-- Materials provided follows --

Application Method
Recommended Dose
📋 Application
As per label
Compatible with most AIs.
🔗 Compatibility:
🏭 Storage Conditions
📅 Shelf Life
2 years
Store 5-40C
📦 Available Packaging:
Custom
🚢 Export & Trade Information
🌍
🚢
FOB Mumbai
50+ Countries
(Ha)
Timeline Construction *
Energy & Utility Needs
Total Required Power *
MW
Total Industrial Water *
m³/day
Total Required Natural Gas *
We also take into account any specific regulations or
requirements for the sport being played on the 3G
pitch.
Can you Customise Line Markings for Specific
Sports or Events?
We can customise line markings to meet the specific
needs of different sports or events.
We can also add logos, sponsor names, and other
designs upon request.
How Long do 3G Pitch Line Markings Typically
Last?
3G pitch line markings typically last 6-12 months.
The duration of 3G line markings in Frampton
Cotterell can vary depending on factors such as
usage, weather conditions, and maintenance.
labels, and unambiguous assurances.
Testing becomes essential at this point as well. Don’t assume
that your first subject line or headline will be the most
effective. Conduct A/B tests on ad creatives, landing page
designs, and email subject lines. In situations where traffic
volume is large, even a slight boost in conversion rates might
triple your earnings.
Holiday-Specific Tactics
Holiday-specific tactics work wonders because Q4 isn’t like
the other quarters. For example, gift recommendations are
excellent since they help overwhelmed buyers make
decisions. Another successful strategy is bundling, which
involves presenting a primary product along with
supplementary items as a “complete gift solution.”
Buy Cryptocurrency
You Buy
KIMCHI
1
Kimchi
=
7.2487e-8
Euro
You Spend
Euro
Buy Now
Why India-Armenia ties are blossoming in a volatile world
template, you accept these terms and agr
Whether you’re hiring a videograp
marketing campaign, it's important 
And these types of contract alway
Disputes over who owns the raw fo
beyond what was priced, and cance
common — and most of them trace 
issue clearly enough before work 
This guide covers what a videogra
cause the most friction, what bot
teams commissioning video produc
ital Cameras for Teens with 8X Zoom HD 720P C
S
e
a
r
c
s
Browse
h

-- Materials provided concluded --

Your task is to transcribe the listing in full, so that each line reads exactly as before.

Application Method
Recommended Dose
📋 Application
As per label
Compatible with most AIs.
🔗 Compatibility:
🏭 Storage Conditions
📅 Shelf Life
2 years
Store 5-40C
📦 Available Packaging:
Custom
🚢 Export & Trade Information
🌍
🚢
FOB Mumbai
50+ Countries
(Ha)
Timeline Construction *
Energy & Utility Needs
Total Required Power *
MW
Total Industrial Water *
m³/day
Total Required Natural Gas *
We also take into account any specific regulations or
requirements for the sport being played on the 3G
pitch.
Can you Customise Line Markings for Specific
Sports or Events?
We can customise line markings to meet the specific
needs of different sports or events.
We can also add logos, sponsor names, and other
designs upon request.
How Long do 3G Pitch Line Markings Typically
Last?
3G pitch line markings typically last 6-12 months.
The duration of 3G line markings in Frampton
Cotterell can vary depending on factors such as
usage, weather conditions, and maintenance.
labels, and unambiguous assurances.
Testing becomes essential at this point as well. Don’t assume
that your first subject line or headline will be the most
effective. Conduct A/B tests on ad creatives, landing page
designs, and email subject lines. In situations where traffic
volume is large, even a slight boost in conversion rates might
triple your earnings.
Holiday-Specific Tactics
Holiday-specific tactics work wonders because Q4 isn’t like
the other quarters. For example, gift recommendations are
excellent since they help overwhelmed buyers make
decisions. Another successful strategy is bundling, which
involves presenting a primary product along with
supplementary items as a “complete gift solution.”
Buy Cryptocurrency
You Buy
KIMCHI
1
Kimchi
=
7.2487e-8
Euro
You Spend
Euro
Buy Now
Why India-Armenia ties are blossoming in a volatile world
template, you accept these terms and agr
Whether you’re hiring a videograp
marketing campaign, it's important 
And these types of contract alway
Disputes over who owns the raw fo
beyond what was priced, and cance
common — and most of them trace 
issue clearly enough before work 
This guide covers what a videogra
cause the most friction, what bot
teams commissioning video produc
ital Cameras for Teens with 8X Zoom HD 720P C
S
e
a
r
c
s
Browse
h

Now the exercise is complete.